Critics of the government’s implementation of the Great American Outdoors Act see this exclusion as a hostile gesture by an administration that has sent mixed signals about its commitment to protecting public lands — from the appointment of William Perry Pendley to oversee BLM to Interior Secretary David Bernhardt’s recent secretarial order giving governors veto power over federal land acquisitions using LWCF dollars.

Details, details

Sen. Rob Portman (R-Ohio), one of the champions of the Great American Outdoors Act that freed up this new funding, welcomed new descriptions of line items for priority projects to take place in fiscal 2021.

“I commend Secretary Bernhardt for providing additional details,” Portman, who has been lobbying the administration to speed up its implementation process, said in a statement today. “As we continue to respond to the unprecedented health care and economic crisis caused by the ongoing COVID-19 pandemic, I am pleased that these shovel-ready projects will not only improve our parks and public lands but will also create jobs.”

Marcia Argust, the director of the Restore America’s Parks project at Pew Charitable Trusts, has been largely critical of the administration’s implementation of the Great American Outdoors Act so far.

But she, too, said this morning that based on her preliminary analysis of the newly released LWCF project descriptions, it appeared Interior and USDA were moving in the right direction.

“We’re still looking at it, but I think overall this list is accomplishing what the park service has been saying that they want to do,” Argust said.

“They want to focus on visitation experience and tackling major infrastructure needs like roads and water systems, at least in the first year, and then also the durability of investment — what they’re choosing to spend the money on, will it have a fix that’s lasting or is it a fix that will prevent additional investments later on. Will it actually be cost-saving like projects where they are fixing roofs and structures that will prevent additional issues from happening, like leaking.”

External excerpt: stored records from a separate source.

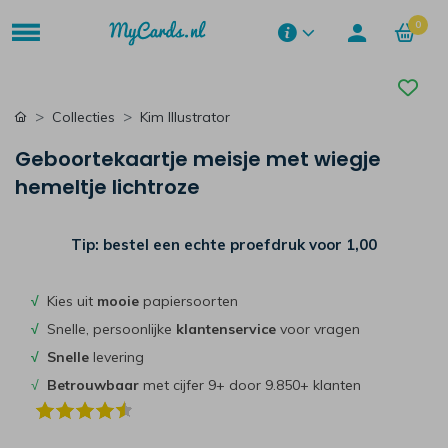
0
Collecties
Kim Illustrator
Geboortekaartje meisje met wiegje
hemeltje lichtroze
Tip: bestel een echte proefdruk voor
1,00
√
Kies uit
mooie
papiersoorten
√
Snelle, persoonlijke
klantenservice
voor vragen
√
Snelle
levering
√
Betrouwbaar
met cijfer 9+ door 9.850+ klanten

Priority federal land acquisitions with LWCF funds include the purchase of 236 acres known as the “Doc’s Way property,” which would allow the government to improve hiker safety along the Appalachian National Scenic Trail in Virginia.

Funds in the LWCF account in fiscal 2021 would also go toward acquiring four to seven tracts at the Forks of the Road slave market site at Natchez National Historic Park in Mississippi, “which faces multiple threats of urban intrusion,” plus the 213-acre Brandywine Golf Course property located within the Cuyahoga Valley National Park in Ohio — a priority of the National Park Service since the late 2000s in order to preserve recreation opportunities and protect related natural resources.

The administration also filled in more details about how it wants to spend deferred maintenance project funding. While Interior had originally said it wanted to fund improvements on the National Mall, the agency has now clarified that money would be spent on restoring the aging exterior of the Thomas Jefferson Memorial.

It will also address the infrastructure of the base of the Statue of Liberty in New York, repair sea walls surrounding the Gateway National Recreation Area in New Jersey, and several long-standing maintenance needs at Yellowstone and Yosemite national parks in Wyoming and California, respectively.